Más que tristeza es melancolía. La inspiran esos adolescentes independentistas gritando indignados. No tienen ni repajolera idea de las ideas que tienen, ni de lo que les hacen hacer, pero da igual: lo importante es estar ahí, corriendo ante la policía, furiosamente vivos y libres (de toda duda) en la cresta de la ola del grito y la bandera común. ¿Quién no se ha dejado llevar alguna vez por estos tsunamis de romanticismo político?

Ahora, una cosa es que nos compadezcamos de esos chicos (después de encerrar a los aprendices de guerrillero que los pastorean), y otra que no sepamos ver como adultos el verdadero carácter de ese «tsunami» que, lejos de ser «democrático», no es sino una invocación a la vía de escape (o la cortina de humo con que escapar) más fascistoide del malhadado ‘procés’.

Que el independentismo más desesperado y esperpéntico -mezcla intergeneracional del nacionalcatolicismo catalanista de toda-la-vida y de (sus hijos pijos) los revolucionarios de las CUP- haya tomado momentáneamente las riendas exagera seguramente esos rasgos fascistas. Pero estos estaban ya ahí. No en vano la «lucha de liberación» de Cataluña es saludada desde hace años por los partidos de la ultraderecha nacionalista europea, que la ven como un hito más en el camino hacia la Europa de los Pueblos en el que andan empeñados.

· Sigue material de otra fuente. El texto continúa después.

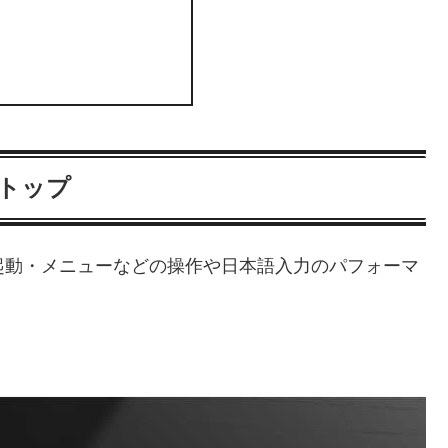
スクトップ
.16）にて起動・メニューなどの操作や日本語入力のパフォーマ
。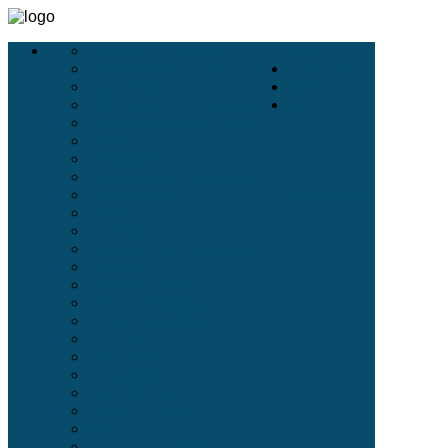
Деловой Туризм
Услуги
Деловые Выставки
Экскурсии
Конференции
Отели
VIP-Услуги в Аэропортах
О
Бронирование Авиа
АВИА
Incentive
Бронирование Отелей
Белые Ночи
Петербурге
Дворцы
Соборы
Пригороды Петербурга
Театры
Отели 5 Звёзд
Отели 4 Звёзды
Отели 3 Звёзды
Улицы
Острова
Площади
Реки Каналы
Парки и Сады
Мосты
Стихи современных поэтов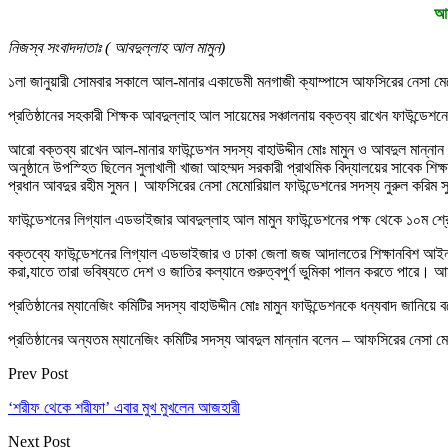
আফ
নিজস্ব সংবাদদাতাঃ ( আবদুল্লাহ আল মামুন)
১লা জানুয়ারী সোমবার সকালে আল-মানার একাডেমী মনগাজী ক্যাম্পাসে আফসিরের নেসা মেমো
প্রতিষ্ঠানের সহকারী শিক্ষক আবদুল্লাহ আল সায়েমের সঞ্চালনায় বক্তব্য রাখেন ফাউন্
আরো বক্তব্য রাখেন আল-মানার ফাউন্ডেশন সদস্য বাহাউদ্দীন মোঃ মামুন ও আবদুল মান্না
অনুষ্ঠানে উপস্হিত ছিলেন সুলাখালী খাজা আহম্মদ সরকারী প্রাথমিক বিদ্যালয়ের সাবেক শ
প্রধান আবদুর রহীম সুমন। আফসিরের নেসা মেমোরিয়াল ফাউন্ডেশনের সদস্য নুরুল করিম সুরাইম
ফাউন্ডেশনের লিগ্যাল এডভাইজার আবদুল্লাহ আল মামুন ফাউন্ডেশনের পক্ষ থেকে ১০ম শ্র
বক্তব্যে ফাউন্ডেশনের লিগ্যাল এডভাইজার ও ঢাকা জেলা জজ আদালতের শিক্ষানবিশ আইনজীব
করা,যাতে তারা ভবিষ্যতে দেশ ও জাতির কল্যানে গুরুত্বপুর্ণ ভুমিকা পালন করতে পারে
প্রতিষ্ঠানের ম্যানেজিং কমিটির সদস্য বাহাউদ্দীন মোঃ মামুন ফাউন্ডেশনকে ধন্যবাদ জান
প্রতিষ্ঠানের অন্যতম ম্যানেজিং কমিটির সদস্য আবদুল মান্নান বলেন – আফসিরের নেসা 
Prev Post
‘শরীফ থেকে শরীফা’ এবার মুখ মুখলেন আজহারী
Next Post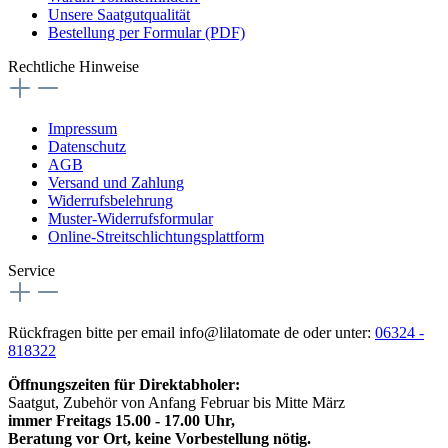
Unsere Saatgutqualität
Bestellung per Formular (PDF)
Rechtliche Hinweise
Impressum
Datenschutz
AGB
Versand und Zahlung
Widerrufsbelehrung
Muster-Widerrufsformular
Online-Streitschlichtungsplattform
Service
Rückfragen bitte per email info@lilatomate de oder unter:
06324 -
818322
Öffnungszeiten für Direktabholer:
Saatgut, Zubehör von Anfang Februar bis Mitte März
immer Freitags 15.00 - 17.00 Uhr,
Beratung vor Ort, keine Vorbestellung nötig.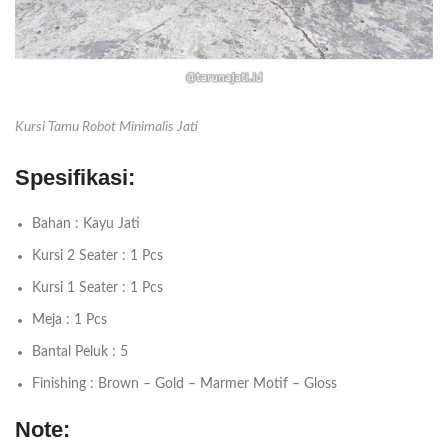
Kursi Tamu Robot Minimalis Jati
Spesifikasi:
Bahan : Kayu Jati
Kursi 2 Seater : 1 Pcs
Kursi 1 Seater : 1 Pcs
Meja : 1 Pcs
Bantal Peluk : 5
Finishing : Brown – Gold – Marmer Motif – Gloss
Note: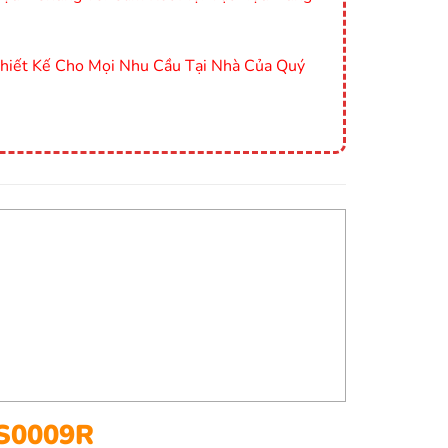
Thiết Kế Cho Mọi Nhu Cầu Tại Nhà Của Quý
MS0009R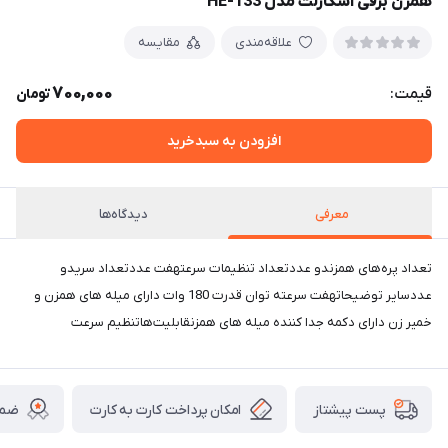
همزن برقی اسکارلت مدل HE-133
علاقه‌مندی
مقایسه
700,000
قیمت:
تومان
افزودن به سبدخرید
معرفی
دیدگاه‌ها
تعداد پره‌های همزندو عددتعداد تنظیمات سرعتهفت عددتعداد سریدو
عددسایر توضیحاتهفت سرعته توان قدرت 180 وات دارای میله های همزن و
خمیر زن دارای دکمه جدا کننده میله های همزنقابلیت‌هاتنظیم سرعت
امکان پرداخت کارت به کارت
ضما
پست پیشتاز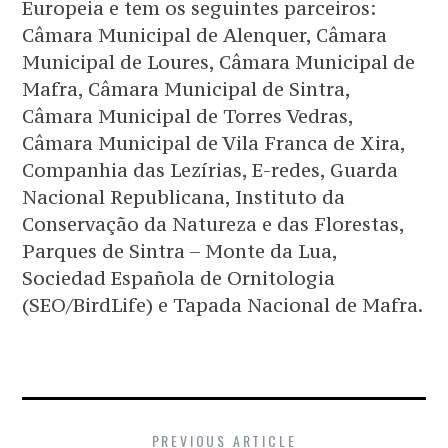
Europeia e tem os seguintes parceiros:
Câmara Municipal de Alenquer, Câmara
Municipal de Loures, Câmara Municipal de
Mafra, Câmara Municipal de Sintra,
Câmara Municipal de Torres Vedras,
Câmara Municipal de Vila Franca de Xira,
Companhia das Lezírias, E-redes, Guarda
Nacional Republicana, Instituto da
Conservação da Natureza e das Florestas,
Parques de Sintra – Monte da Lua,
Sociedad Española de Ornitologia
(SEO/BirdLife) e Tapada Nacional de Mafra.
PREVIOUS ARTICLE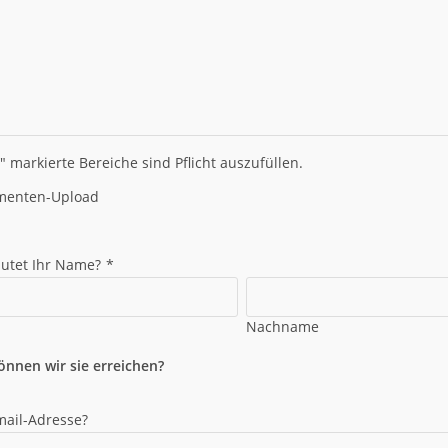
" markierte Bereiche sind Pflicht auszufüllen.
menten-Upload
autet Ihr Name?
*
Nachname
önnen wir sie erreichen?
mail-Adresse?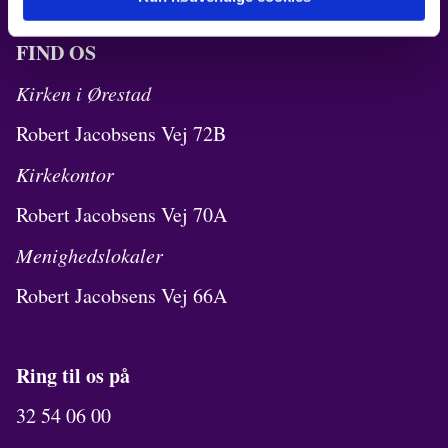
FIND OS
Kirken i Ørestad
Robert Jacobsens Vej 72B
Kirkekontor
Robert Jacobsens Vej 70A
Menighedslokaler
Robert Jacobsens Vej 66A
Ring til os på
32 54 06 00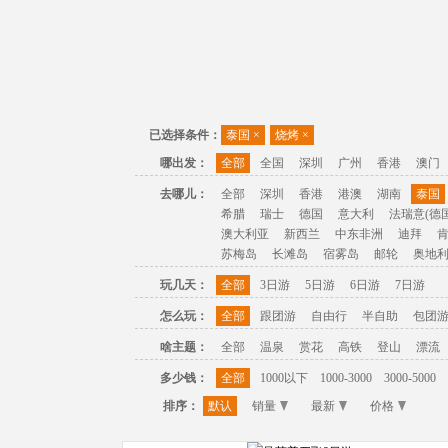
已选择条件：
泰国
×
烧烤
×
哪出发：
全部
全国
深圳
广州
香港
澳门
去哪儿：
全部
深圳
香港
港澳
湖南
泰国
希腊
瑞士
德国
意大利
法瑞意(德国
澳大利亚
新西兰
中东非洲
迪拜
苏梅岛
长滩岛
宿雾岛
邮轮
奥地
玩几天：
全部
3日游
5日游
6日游
7日游
怎么玩：
全部
跟团游
自由行
半自助
包团
啥主题：
全部
温泉
赏花
高铁
登山
漂流
多少钱：
全部
1000以下
1000-3000
3000-5000
排序：
默认
销量
最新
价格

La alusión constante a la Voluntad de poder del Pueblo para tomar las calles y pasarse el Estado de derecho por la bocamanga, la insistente vindicación del «hecho diferencial» pisoteado por los enemigos de la Patria, la queja invariable ante el expolio económico al que les somete la «potencia ocupante», y la bella promesa de que -liberados de ese lastre que somos nosotros- les espera un porvenir de prosperidad generalizada (o de revolución social para los más crédulos), representan la serie completa de relatos legitimadores del fascismo. Solo falta la gota de violencia -un solo y grave error policial, un primer muerto- para colmar el vaso de las excusas. No es fácil imaginar a personajes tan patéticos como Torra y Puigdemont fundando una República catalana, pero cosas más extravagantes -y terribles- han visto los siglos.

Ante esta amenaza, aún difusa pero cierta del fascismo, no solo en Cataluña, sino en otros lugares de Europa, todos, y especialmente la gente de izquierda, debemos persistir en defender lo que siempre hemos defendido, a saber:

El Estado plurinacional en que vivimos frente a regímenes nacionalistas basados en «hechos diferenciales» y uniformidades culturales y lingüísticas excluyentes. Nuestros principios (igualdad, solidaridad…) y nuestra lucha no admiten fronteras.

La negativa a «dialogar» mientras no se den las mínimas condiciones democráticas: el rechazo a la violencia y el acatamiento de la ley común. No se premia al violento que rompe las normas y amenaza con seguir haciéndolo hasta que se le haga caso. A las rabietas de un niño (consentido, ay, durante años) solo cabe responder con firmeza. La ley -lo único que nos protege frente a los tejemanejes de la oligarquía- está por encima de la fuerza, incluyendo la de la desobediencia civil-inducida-desde-el-poder que, en democracia, solo es legítima si el desobediente acata la sanción legal como muestra de respeto a las normas que nos amparan a todos -obedezcamos lo que obedezcamos-.

No más concesiones ni privilegios (alguno quedará por dar a Cataluña). Todo lo contrario: desde la izquierda exigimos una mayor redistribución fiscal de la riqueza de las regiones más ricas (Madrid, Cataluña, País Vasco), lograda gracias a privilegios históricos y políticos (y la mano de obra barata del resto del país), hacia las zonas más marginadas y atrasadas del Estado.

Derecho a decidir. Cataluña es de todos. Por ello, un referéndum de autodeterminación tiene que contar con la anuencia de la mayoría de los representantes de la ciudadanía reunidos en el Parlamento. Los independentistas solo pueden y deben hacer una cosa: acudir a esa asamblea común y persuadirnos. Lo demás es vencer sin convencer. Emoción sin razón. Simple voluntad de poder. Es decir: fascismo puro y duro. Y ante esa amenaza no podemos permanecer ni un día más indiferentes.